Идёт панк, эмо и гот по пустыне. Видят, лампа с джином. Трут её и вызывают джина:
-Ну, раз вас трое, то каждому по желанию.
Говорит эмо:
-Хочу, чтобы все мои братья и сестры вскрылись и сентябрь догорел!
Бац, эмо исчез. Дальше говорит гот:
-Хочу чтобы все мои братья и сёстры отправились в преисподнюю на концерт дьявола!
Бац, и гот тоже исчез. Тут говорит панк:
-Правильно ли я понимаю, сейчас на моей родине нет ни готов, ни эморей?
Джин:
-Да.
-Тогда просто ссанины в берце.
Идёт панк, эмо и гот по бескрайней, раскалённой солнцем пустыне. Песок обжигает ноги сквозь потрепанные ботинки, а миражи танцуют на горизонте, обещая спасительную воду, которой, конечно, нет. Вдруг, среди выжженных кустов и камней, они замечают что-то блестящее. При ближайшем рассмотрении оказывается старинная, покрытая пылью лампа. Недолго думая, они решают её потереть. Вспышка, дым, и перед ними предстает внушительный джин, скрестив руки на груди.
— Ну что ж, раз вас тут трое, каждому по одному желанию, – пророкотал джин, оглядывая необычную компанию.

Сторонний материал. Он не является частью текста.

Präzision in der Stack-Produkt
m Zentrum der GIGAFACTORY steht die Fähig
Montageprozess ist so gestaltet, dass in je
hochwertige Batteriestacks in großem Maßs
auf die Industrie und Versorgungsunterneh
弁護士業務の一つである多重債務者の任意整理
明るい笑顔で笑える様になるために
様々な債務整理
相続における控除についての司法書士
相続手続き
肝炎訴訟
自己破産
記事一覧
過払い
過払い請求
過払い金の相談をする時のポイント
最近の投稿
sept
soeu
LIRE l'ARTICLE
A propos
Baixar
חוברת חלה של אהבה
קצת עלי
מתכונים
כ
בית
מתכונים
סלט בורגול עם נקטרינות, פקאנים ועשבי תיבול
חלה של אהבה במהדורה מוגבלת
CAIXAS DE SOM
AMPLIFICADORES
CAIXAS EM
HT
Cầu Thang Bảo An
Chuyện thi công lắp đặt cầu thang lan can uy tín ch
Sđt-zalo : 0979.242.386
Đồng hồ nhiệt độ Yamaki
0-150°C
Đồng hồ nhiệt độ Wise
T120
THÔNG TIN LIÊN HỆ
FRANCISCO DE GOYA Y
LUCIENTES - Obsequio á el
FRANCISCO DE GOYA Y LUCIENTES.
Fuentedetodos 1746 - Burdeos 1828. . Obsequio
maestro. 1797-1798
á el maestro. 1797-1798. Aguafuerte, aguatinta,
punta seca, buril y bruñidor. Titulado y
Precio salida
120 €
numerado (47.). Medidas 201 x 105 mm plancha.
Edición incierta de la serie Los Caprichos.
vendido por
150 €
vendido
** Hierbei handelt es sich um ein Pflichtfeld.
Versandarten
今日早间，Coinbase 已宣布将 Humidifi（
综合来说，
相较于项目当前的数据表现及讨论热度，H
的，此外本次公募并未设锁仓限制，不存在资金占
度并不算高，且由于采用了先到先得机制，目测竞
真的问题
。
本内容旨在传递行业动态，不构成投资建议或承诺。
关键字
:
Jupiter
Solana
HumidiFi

Первым, конечно, выскочил эмо, с привычной тоской в глазах.
— Хочу, чтобы все мои братья и сестры, все эти жалкие души, что так страдают, наконец обрели покой, чтобы они вскрылись и сентябрь, этот вечный символ увядания, догорел дотла!
Не успел он договорить, как воздух вокруг него замерцал, и он исчез, будто его и не было.

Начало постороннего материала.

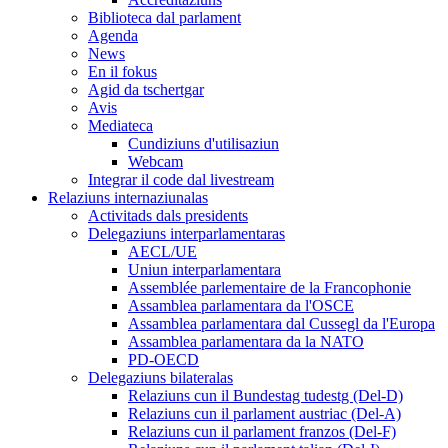
Biblioteca dal parlament
Agenda
News
En il fokus
Agid da tschertgar
Avis
Mediateca
Cundiziuns d'utilisaziun
Webcam
Integrar il code dal livestream
Relaziuns internaziunalas
Activitads dals presidents
Delegaziuns interparlamentaras
AECL/UE
Uniun interparlamentara
Assemblée parlementaire de la Francophonie
Assamblea parlamentara da l'OSCE
Assamblea parlamentara dal Cussegl da l'Europa
Assamblea parlamentara da la NATO
PD-OECD
Delegaziuns bilateralas
Relaziuns cun il Bundestag tudestg (Del-D)
Relaziuns cun il parlament austriac (Del-A)
Relaziuns cun il parlament franzos (Del-F)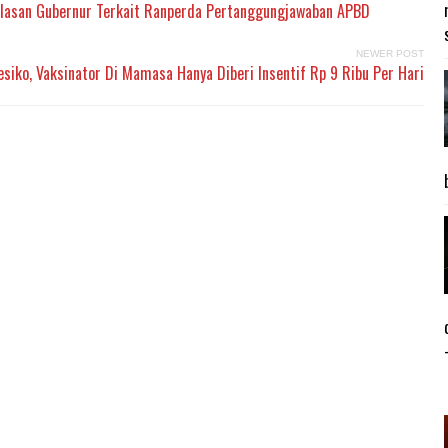
lasan Gubernur Terkait Ranperda Pertanggungjawaban APBD
NEWER POST
siko, Vaksinator Di Mamasa Hanya Diberi Insentif Rp 9 Ribu Per Hari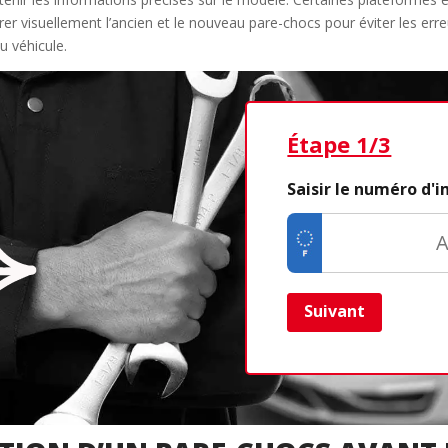
er visuellement l’ancien et le nouveau pare-chocs pour éviter les erre
u véhicule.
Étape 1/3
Saisir le numéro d'
Suivant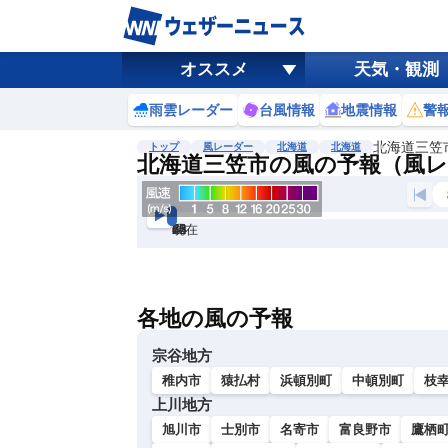
オススメ
天気・観測
雨雲レーダー
台風情報
地震情報
警
北海道三笠
トップ
風レーダー
北海道
北海道
北海道三笠市の風の予報（風
現在
6h
12
24
36
48
60
72
各地の風の予報
宗谷地方
稚内市
猿払村
浜頓別町
中頓別町
枝
上川地方
旭川市
士別市
名寄市
富良野市
鷹栖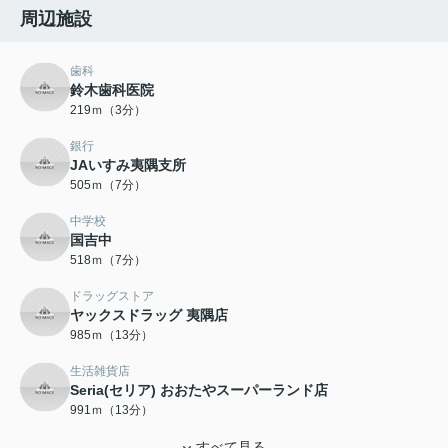
周辺施設
歯科
鈴木歯科医院
219ｍ（3分）
銀行
JAいすみ夷隅支所
505ｍ（7分）
中学校
国吉中
518ｍ（7分）
ドラッグストア
ヤックスドラッグ 夷隅店
985ｍ（13分）
生活雑貨店
Seria(セリア) おおたやスーパーランド店
991ｍ（13分）
すべて見る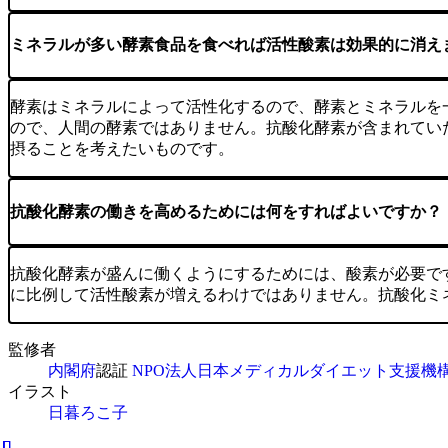
ミネラルが多い酵素食品を食べれば活性酸素は効果的に消え
酵素はミネラルによって活性化するので、酵素とミネラルを
ので、人間の酵素ではありません。抗酸化酵素が含まれてい
摂ることを考えたいものです。
抗酸化酵素の働きを高めるためには何をすればよいですか？
抗酸化酵素が盛んに働くようにするためには、酸素が必要で
に比例して活性酸素が増えるわけではありません。抗酸化ミ
監修者
内閣府
認証
NPO法人日本メディカルダイエット支援機
イラスト
日暮ろこ子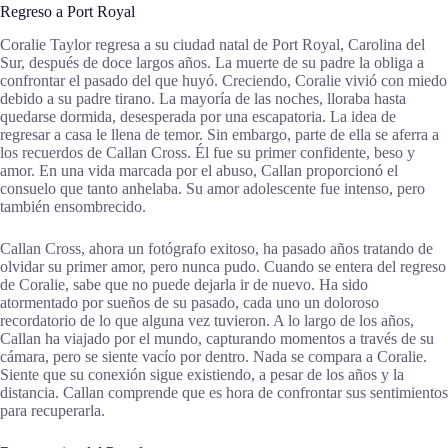
Regreso a Port Royal
Coralie Taylor regresa a su ciudad natal de Port Royal, Carolina del
Sur, después de doce largos años. La muerte de su padre la obliga a
confrontar el pasado del que huyó. Creciendo, Coralie vivió con miedo
debido a su padre tirano. La mayoría de las noches, lloraba hasta
quedarse dormida, desesperada por una escapatoria. La idea de
regresar a casa le llena de temor. Sin embargo, parte de ella se aferra a
los recuerdos de Callan Cross. Él fue su primer confidente, beso y
amor. En una vida marcada por el abuso, Callan proporcionó el
consuelo que tanto anhelaba. Su amor adolescente fue intenso, pero
también ensombrecido.
Callan Cross, ahora un fotógrafo exitoso, ha pasado años tratando de
olvidar su primer amor, pero nunca pudo. Cuando se entera del regreso
de Coralie, sabe que no puede dejarla ir de nuevo. Ha sido
atormentado por sueños de su pasado, cada uno un doloroso
recordatorio de lo que alguna vez tuvieron. A lo largo de los años,
Callan ha viajado por el mundo, capturando momentos a través de su
cámara, pero se siente vacío por dentro. Nada se compara a Coralie.
Siente que su conexión sigue existiendo, a pesar de los años y la
distancia. Callan comprende que es hora de confrontar sus sentimientos
para recuperarla.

Дальше, с мрачной решимостью, выступил гот. Его черные одежды, казалось, впитывали последние лучи солнца.
— Я хочу, чтобы все мои братья и сёстры, все, кто разделяет мою тягу к вечной ночи, отправились туда, где им самое место – в преисподнюю, на грандиозный концерт самого дьявола!
И снова вспышка, и гот растворился в воздухе, оставив после себя лишь слабый запах ладана.
Панк, наблюдавший за всем этим с невозмутимым видом, поправил свой ирокез и, усмехнувшись, обратился к джину.
— Правильно ли я понимаю, уважаемый джин, что сейчас на моей родине, в стране, где так любят страдать и драматизировать, не осталось ни готов, ни эморей?
Джин, слегка кивнув, подтвердил:
— Да, именно так.
— Тогда, – панк достал из кармана пачку сигарет, – просто ссанины в берце. И ещё, если можно, прикуриватель.